1. Install OpenClaw on Both Machines

# Mac Mini
npm install -g openclaw
openclaw setup

# Raspberry Pi
npm install -g openclaw
openclaw setup --model gpt-5-nano

2. Configure Shared Storage

# On Mac Mini, share the T7
mkdir -p /Volumes/T7/clawd/shared/{messages,state,tasks,results}

# On Pi, mount via SMB or use SSH
# We use direct file access since Pi connects to Mac's network

3. Set Agent Identities

// Alfred's IDENTITY.md
{
  "name": "Alfred",
  "role": "Primary executor",
  "model": "claude-opus-4-5"
}

// Pip's IDENTITY.md
{
  "name": "Pip",
  "role": "Research specialist",
  "model": "gpt-5-nano"
}

4. Configure Channel Routing

// Alfred handles main channels
"channels": {
  "discord": {
    "guilds": {
      "123": {
        "channels": {
          "alfred-channel": { "requireMention": false },
          "family-chat": { "requireMention": true }
        }
      }
    }
  }
}

Lessons Learned

What Works

  • Clear role separation — No confusion about who handles what
  • Shared memory — Enables coordination without real-time sync
  • Cost routing — Huge savings on research tasks
  • Personality — Each agent has distinct voice/approach

What's Hard

  • Sync timing — File-based messaging has latency
  • Context sharing — Agents don't share full context automatically
  • Debugging — Two agents = two sets of logs

What We'd Do Differently

  • Use a message queue instead of files (Redis, etc.)
  • Implement proper handoff protocol (structured, not ad-hoc)
  • Add health monitoring dashboard

Is It Worth It?

For us: Absolutely.
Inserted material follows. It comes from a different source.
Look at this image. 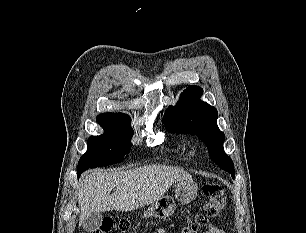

The specialized agents are more effective than one generalist.

For you: Depends on your workload:

  • High-volume research? Yes.
  • Varied tasks with different cost profiles? Yes.
  • Simple Q&A bot? Probably overkill.

The future of AI isn't one super-agent — it's teams of specialized agents that collaborate. We're just getting started.